Problem:
All lines before the one containing "Свяжитесь с нами", plus that line itself, are to be printed exactly as they appear below.

Stored data entries:
::::::
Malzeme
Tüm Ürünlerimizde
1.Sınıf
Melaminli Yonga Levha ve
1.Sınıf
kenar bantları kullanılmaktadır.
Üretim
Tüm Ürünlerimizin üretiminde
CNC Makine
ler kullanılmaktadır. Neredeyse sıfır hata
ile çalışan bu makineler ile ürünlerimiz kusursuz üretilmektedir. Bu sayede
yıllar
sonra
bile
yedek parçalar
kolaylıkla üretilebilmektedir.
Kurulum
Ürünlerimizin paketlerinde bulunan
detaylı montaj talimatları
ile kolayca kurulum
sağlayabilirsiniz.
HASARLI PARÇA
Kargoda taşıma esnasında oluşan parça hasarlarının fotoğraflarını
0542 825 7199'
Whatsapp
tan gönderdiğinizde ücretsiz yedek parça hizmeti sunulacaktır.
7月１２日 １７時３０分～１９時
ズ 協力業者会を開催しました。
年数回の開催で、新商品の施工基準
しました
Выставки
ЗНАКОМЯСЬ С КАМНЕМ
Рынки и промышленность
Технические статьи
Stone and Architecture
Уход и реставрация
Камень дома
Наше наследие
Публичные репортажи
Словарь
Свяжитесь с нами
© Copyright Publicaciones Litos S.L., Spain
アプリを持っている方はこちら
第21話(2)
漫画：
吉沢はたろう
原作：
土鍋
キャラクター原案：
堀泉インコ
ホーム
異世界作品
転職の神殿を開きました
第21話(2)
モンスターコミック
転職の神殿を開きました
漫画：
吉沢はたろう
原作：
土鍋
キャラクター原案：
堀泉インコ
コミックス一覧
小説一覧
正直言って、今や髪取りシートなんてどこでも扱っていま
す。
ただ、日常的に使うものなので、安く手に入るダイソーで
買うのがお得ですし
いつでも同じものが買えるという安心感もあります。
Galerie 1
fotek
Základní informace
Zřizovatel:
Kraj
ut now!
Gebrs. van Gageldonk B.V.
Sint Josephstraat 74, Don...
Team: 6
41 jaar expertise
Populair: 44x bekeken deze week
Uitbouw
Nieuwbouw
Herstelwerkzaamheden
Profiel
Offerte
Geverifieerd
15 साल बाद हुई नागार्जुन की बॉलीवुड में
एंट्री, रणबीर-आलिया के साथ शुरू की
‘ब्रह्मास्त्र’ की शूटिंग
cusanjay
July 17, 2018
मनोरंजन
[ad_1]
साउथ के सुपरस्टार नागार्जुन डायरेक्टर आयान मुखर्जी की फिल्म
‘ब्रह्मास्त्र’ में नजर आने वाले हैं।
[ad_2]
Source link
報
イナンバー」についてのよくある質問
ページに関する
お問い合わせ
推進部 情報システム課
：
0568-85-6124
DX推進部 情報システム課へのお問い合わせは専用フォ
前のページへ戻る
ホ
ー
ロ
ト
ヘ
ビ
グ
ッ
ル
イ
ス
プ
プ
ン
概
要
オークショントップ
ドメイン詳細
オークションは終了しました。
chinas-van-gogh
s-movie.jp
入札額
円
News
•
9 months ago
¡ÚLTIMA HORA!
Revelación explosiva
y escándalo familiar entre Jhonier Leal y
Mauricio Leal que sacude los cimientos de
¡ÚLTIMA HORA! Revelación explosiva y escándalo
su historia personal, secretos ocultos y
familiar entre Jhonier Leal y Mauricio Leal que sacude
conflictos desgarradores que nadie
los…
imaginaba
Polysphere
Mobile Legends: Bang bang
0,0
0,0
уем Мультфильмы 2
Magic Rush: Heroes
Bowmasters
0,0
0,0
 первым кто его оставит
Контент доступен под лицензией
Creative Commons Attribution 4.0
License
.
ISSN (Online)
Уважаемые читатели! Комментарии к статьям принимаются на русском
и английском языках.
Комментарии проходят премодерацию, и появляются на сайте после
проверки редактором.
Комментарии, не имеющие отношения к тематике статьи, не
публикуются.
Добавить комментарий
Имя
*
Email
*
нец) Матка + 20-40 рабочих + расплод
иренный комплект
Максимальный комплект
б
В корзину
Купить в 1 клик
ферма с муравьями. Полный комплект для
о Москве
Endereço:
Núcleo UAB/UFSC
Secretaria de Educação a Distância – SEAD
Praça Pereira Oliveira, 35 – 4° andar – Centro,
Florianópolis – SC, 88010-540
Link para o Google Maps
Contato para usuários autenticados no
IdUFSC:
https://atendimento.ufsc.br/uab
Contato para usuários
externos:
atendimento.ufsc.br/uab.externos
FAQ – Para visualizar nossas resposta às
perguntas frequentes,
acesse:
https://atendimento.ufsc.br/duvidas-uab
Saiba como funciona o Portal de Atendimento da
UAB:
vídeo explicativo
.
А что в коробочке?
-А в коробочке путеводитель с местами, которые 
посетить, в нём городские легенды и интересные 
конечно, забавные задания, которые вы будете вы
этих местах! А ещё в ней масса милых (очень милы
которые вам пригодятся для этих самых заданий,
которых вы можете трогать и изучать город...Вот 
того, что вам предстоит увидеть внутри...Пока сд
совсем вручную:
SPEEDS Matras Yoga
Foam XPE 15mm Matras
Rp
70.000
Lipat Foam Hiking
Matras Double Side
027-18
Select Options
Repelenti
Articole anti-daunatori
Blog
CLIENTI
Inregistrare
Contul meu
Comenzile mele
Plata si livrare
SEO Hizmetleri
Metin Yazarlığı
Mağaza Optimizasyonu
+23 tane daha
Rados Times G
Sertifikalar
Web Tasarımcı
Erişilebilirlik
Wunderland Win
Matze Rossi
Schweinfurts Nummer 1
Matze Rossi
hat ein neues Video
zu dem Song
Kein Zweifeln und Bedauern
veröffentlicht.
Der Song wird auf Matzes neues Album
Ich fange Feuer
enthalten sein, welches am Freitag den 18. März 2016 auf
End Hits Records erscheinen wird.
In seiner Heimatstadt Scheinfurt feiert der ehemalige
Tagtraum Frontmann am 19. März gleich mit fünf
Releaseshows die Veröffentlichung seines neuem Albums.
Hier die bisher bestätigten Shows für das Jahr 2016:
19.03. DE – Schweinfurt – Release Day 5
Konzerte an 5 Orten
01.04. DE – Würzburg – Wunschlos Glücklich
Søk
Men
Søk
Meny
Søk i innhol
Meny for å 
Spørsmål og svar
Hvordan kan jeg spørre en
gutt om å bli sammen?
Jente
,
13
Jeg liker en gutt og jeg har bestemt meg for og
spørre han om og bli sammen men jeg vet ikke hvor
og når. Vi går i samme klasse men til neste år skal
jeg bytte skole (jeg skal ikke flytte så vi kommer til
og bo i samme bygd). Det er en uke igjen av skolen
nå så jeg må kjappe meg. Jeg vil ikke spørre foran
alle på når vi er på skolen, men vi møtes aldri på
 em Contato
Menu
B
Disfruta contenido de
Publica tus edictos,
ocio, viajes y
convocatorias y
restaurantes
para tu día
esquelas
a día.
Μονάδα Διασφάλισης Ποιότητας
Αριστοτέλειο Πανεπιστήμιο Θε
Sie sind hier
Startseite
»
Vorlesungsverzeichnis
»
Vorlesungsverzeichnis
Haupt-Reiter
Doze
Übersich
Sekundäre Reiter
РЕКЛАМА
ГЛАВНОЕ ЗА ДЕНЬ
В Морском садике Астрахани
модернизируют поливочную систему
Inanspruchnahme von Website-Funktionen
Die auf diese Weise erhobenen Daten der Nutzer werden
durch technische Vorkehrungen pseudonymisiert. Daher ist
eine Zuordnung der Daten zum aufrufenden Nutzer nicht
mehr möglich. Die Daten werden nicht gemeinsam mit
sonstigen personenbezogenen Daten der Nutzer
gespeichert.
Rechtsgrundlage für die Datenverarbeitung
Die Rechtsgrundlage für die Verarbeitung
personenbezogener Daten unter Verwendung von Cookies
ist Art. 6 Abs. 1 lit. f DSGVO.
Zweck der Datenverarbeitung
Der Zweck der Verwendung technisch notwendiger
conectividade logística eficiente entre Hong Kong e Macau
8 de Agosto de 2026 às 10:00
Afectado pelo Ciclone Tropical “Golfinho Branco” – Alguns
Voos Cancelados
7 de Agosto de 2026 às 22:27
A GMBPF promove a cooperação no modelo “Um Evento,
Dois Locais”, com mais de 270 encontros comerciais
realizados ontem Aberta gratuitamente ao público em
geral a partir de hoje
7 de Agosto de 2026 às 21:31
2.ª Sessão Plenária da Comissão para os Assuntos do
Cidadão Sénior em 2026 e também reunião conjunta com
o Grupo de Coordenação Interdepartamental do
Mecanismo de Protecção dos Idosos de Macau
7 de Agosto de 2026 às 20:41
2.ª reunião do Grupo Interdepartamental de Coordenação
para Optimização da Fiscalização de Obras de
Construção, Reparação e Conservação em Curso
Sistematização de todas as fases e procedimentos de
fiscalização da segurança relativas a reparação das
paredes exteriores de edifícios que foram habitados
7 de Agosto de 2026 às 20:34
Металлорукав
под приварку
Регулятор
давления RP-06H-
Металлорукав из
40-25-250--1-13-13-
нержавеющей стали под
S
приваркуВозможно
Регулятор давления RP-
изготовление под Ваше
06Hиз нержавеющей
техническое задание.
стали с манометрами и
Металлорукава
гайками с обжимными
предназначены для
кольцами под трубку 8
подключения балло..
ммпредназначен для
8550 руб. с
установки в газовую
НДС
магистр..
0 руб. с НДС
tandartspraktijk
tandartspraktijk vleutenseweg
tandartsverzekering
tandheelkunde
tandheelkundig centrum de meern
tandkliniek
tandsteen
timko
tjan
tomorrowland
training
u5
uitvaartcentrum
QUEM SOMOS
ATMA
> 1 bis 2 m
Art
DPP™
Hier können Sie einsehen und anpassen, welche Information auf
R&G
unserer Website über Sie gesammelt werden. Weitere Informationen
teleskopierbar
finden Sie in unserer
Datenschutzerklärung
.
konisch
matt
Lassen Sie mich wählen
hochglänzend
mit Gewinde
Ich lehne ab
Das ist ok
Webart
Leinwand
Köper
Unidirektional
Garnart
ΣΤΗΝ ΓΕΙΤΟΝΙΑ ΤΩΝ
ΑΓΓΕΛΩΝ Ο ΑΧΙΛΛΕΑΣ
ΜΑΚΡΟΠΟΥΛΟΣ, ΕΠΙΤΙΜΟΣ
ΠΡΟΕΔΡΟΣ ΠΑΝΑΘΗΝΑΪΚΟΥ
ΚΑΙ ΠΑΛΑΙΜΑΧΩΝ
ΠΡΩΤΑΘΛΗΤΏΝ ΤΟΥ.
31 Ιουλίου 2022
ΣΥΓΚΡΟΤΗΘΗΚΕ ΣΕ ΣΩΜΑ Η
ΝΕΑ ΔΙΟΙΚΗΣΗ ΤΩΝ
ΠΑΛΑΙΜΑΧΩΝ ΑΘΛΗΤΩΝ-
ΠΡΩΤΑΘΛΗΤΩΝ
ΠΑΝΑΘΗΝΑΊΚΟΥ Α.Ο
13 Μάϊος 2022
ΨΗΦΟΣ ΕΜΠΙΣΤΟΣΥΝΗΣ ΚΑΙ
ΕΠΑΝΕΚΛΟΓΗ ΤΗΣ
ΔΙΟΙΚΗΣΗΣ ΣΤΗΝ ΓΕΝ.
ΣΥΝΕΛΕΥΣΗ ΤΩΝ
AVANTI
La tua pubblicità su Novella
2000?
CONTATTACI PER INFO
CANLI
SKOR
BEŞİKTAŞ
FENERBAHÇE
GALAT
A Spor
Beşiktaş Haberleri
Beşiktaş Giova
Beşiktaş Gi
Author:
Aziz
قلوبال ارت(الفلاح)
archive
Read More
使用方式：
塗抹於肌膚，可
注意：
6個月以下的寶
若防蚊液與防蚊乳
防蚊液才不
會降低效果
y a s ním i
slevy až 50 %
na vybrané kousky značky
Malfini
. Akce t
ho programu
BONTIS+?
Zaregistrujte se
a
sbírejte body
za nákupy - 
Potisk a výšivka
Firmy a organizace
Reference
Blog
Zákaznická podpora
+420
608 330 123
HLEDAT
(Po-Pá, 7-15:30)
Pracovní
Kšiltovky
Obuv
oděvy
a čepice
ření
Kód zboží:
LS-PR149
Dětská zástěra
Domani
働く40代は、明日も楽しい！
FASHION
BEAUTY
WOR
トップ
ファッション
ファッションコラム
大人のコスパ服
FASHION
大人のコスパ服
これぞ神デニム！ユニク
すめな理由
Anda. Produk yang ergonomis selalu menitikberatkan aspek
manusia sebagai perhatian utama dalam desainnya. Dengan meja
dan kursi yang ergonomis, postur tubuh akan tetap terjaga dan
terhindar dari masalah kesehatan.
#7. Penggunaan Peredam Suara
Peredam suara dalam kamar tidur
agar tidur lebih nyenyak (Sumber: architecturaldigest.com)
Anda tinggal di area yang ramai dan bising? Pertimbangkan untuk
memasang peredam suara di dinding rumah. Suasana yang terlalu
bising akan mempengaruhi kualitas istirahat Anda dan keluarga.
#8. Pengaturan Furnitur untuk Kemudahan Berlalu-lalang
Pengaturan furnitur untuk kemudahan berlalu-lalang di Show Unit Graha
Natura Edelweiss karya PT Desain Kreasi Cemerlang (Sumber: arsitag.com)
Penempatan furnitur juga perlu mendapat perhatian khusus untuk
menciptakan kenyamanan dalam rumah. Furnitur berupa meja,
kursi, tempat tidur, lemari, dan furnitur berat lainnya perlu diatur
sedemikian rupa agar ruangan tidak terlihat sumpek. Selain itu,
::::::
Worked solution:
Malzeme
Tüm Ürünlerimizde
1.Sınıf
Melaminli Yonga Levha ve
1.Sınıf
kenar bantları kullanılmaktadır.
Üretim
Tüm Ürünlerimizin üretiminde
CNC Makine
ler kullanılmaktadır. Neredeyse sıfır hata
ile çalışan bu makineler ile ürünlerimiz kusursuz üretilmektedir. Bu sayede
yıllar
sonra
bile
yedek parçalar
kolaylıkla üretilebilmektedir.
Kurulum
Ürünlerimizin paketlerinde bulunan
detaylı montaj talimatları
ile kolayca kurulum
sağlayabilirsiniz.
HASARLI PARÇA
Kargoda taşıma esnasında oluşan parça hasarlarının fotoğraflarını
0542 825 7199'
Whatsapp
tan gönderdiğinizde ücretsiz yedek parça hizmeti sunulacaktır.
7月１２日 １７時３０分～１９時
ズ 協力業者会を開催しました。
年数回の開催で、新商品の施工基準
しました
Выставки
ЗНАКОМЯСЬ С КАМНЕМ
Рынки и промышленность
Технические статьи
Stone and Architecture
Уход и реставрация
Камень дома
Наше наследие
Публичные репортажи
Словарь
Свяжитесь с нами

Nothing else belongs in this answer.